The Tar Heels have stellar freshmen who have quickly grown out of the annoying "diaper dandy" label. But don't forget the sophomores, who have quietly emerged as an impressive trio of skilled players who can provide experience and leadership as the grind of Carolina's season wears on.
*While it's fine--probably even good--for Matt Doherty to downplay the importance of Carolina's return to the national rankings, the Tar Heels' rapid rise is extremely valuable, not only for restoring fan confidence but also for getting attention of potential late-breaking recruits in the class of 2003. It cannot hurt to have every major media outlet on television and in print proclaiming that UNC is back where it belongs. But of course now the Tar Heels need to stay there and continue to improve. By the way, I wouldn't quarrel with Carolina's #12 ranking in the AP poll, or even with the #14 ranking in the coaches' poll. But it does seem a little perplexing that Kansas remains above UNC in the coaches' rankings.
*One more brief comment on the rankings: if they were truly an accurate reflection of where teams are right now--and we all know they aren't--I don't see how you can keep a team like Georgia Tech out of the top 25. Their early strength of schedule can't rival Carolina's, but whose can? And the Yellow Jackets look scary good, with impressive size and quickness, good shooting, and Paul Hewitt's signature defense driving the team. Forget about the ACC having a down year. If the league keeps up its stellar non-conference play, six bids to the NCAA seem very much within reach.

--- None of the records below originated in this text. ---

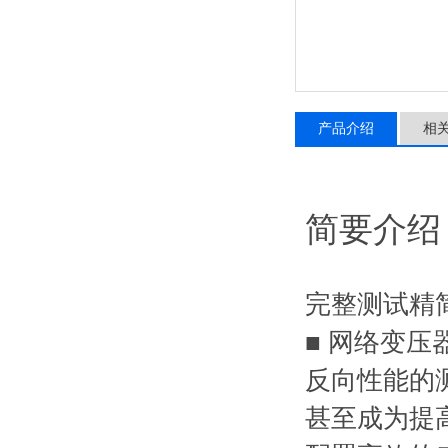
产品介绍
相
简要介绍
完整测试精
■ 网络变
反向性能的
甚至成为提高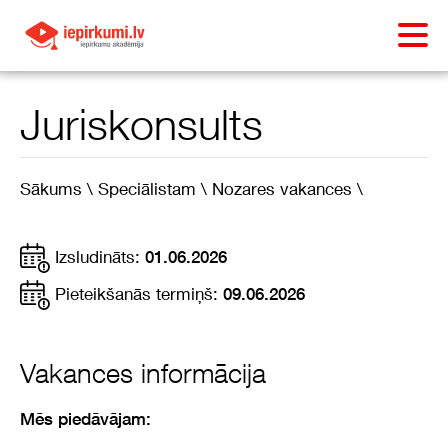
Juriskonsults
Sākums \
Speciālistam \
Nozares vakances \
Izsludināts:
01.06.2026
Pieteikšanās termiņš:
09.06.2026
Vakances informācija
Mēs piedāvājam: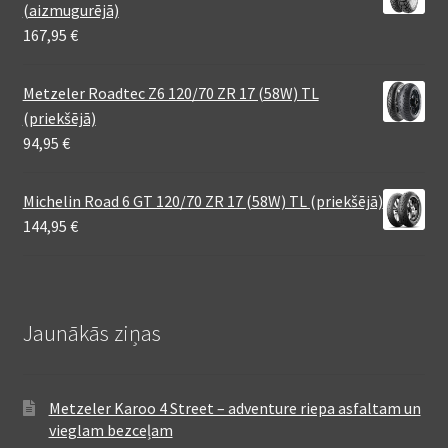
(aizmugurējā)
167,95
€
Metzeler Roadtec Z6 120/70 ZR 17 (58W) TL
(priekšējā)
94,95
€
Michelin Road 6 GT 120/70 ZR 17 (58W) TL (priekšējā)
144,95
€
Jaunākās ziņas
Metzeler Karoo 4 Street – adventure riepa asfaltam un
vieglam bezceļam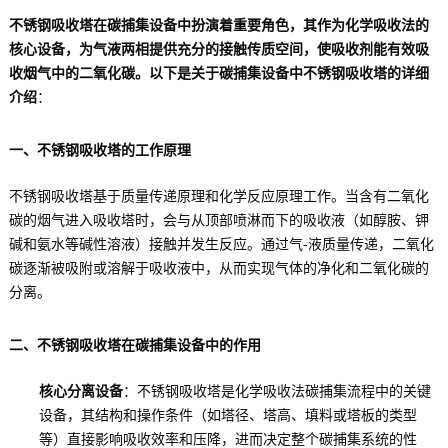
不锈钢吸收塔在碳捕集设备中扮演着重要角色，其作为化学吸收法的
核心设备，为气液两相提供充分的接触传质空间，使吸收剂能有效吸
收烟气中的二氧化碳。以下是关于碳捕集设备中不锈钢吸收塔的详细
介绍
：
一、不锈钢吸收塔的工作原理
不锈钢吸收塔基于质量传递原理和化学反应原理工作。当含有二氧化
碳的烟气进入吸收塔时，会与从顶部喷淋而下的吸收液（如醇胺、钾
碱和氨水等碱性溶液）接触并发生反应。通过气-液质量传递，二氧化
碳逐渐被吸附或溶解于吸收液中，从而实现气体的净化和二氧化碳的
分离。
二、不锈钢吸收塔在碳捕集设备中的作用
核心分离设备
：不锈钢吸收塔是化学吸收法碳捕集流程中的关键
设备，其结构和操作条件（如塔径、塔高、填料或塔板的类型
等）直接影响吸收效率和压降，进而决定整个碳捕集系统的性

*It's becoming clear that UNC's blowout victory over Penn State in the season opener will count for absolutely nothing when the NCAA tournament committee tallies quality wins in late February and early March. The Nittany Lions followed up the loss to Carolina with two very ugly losses to Penn and Yale. But wins over Rutgers, Kansas, and Stanford already look very, very big for Carolina's RPI ranking. Kansas has struggled early, but will likely regain form, provided Kirk Hinrich's back heals. Rutgers' defense continues to look very tough and should propel the Scarlet Knights to a good non-conference record, and with Pac-10 teams like UCLA stumbling early, Stanford is poised to return to its perennial place near the top of that conference. The fact that Carolina has opened 5-0 is cause for celebration on its own terms, but the quality of competition makes the start exponentially more impressive.
*It was hard to miss the significant minutes freshman David Noel logged against Kansas and Stanford. Although some scoffed at his ability to hold down time at power forward (this writer included), the fact is, Noel is proving doubters wrong. He more than held his own against taller, bigger players, suggesting that his years of football have indeed provided much-needed toughness to grind it out under the basket. Now Doherty and Noel's teammates need to find him some good looks in the offense. If Noel's scoring ability can be rekindled--remember his impressive play in the Blue-White scrimmage?--Carolina will have a very versatile seven-man rotation going into the ACC.
*Congrats to Rashad McCants for winning ACC player of the week honors on top of receiving the MVP award from the Preseason NIT. But it's a shame such awards always honor individual play. McCants was a scoring machine in New York and played pretty good defense, but Carolina's wins were quintessential team victories, and it's too bad one player gets singled out for praise afterward.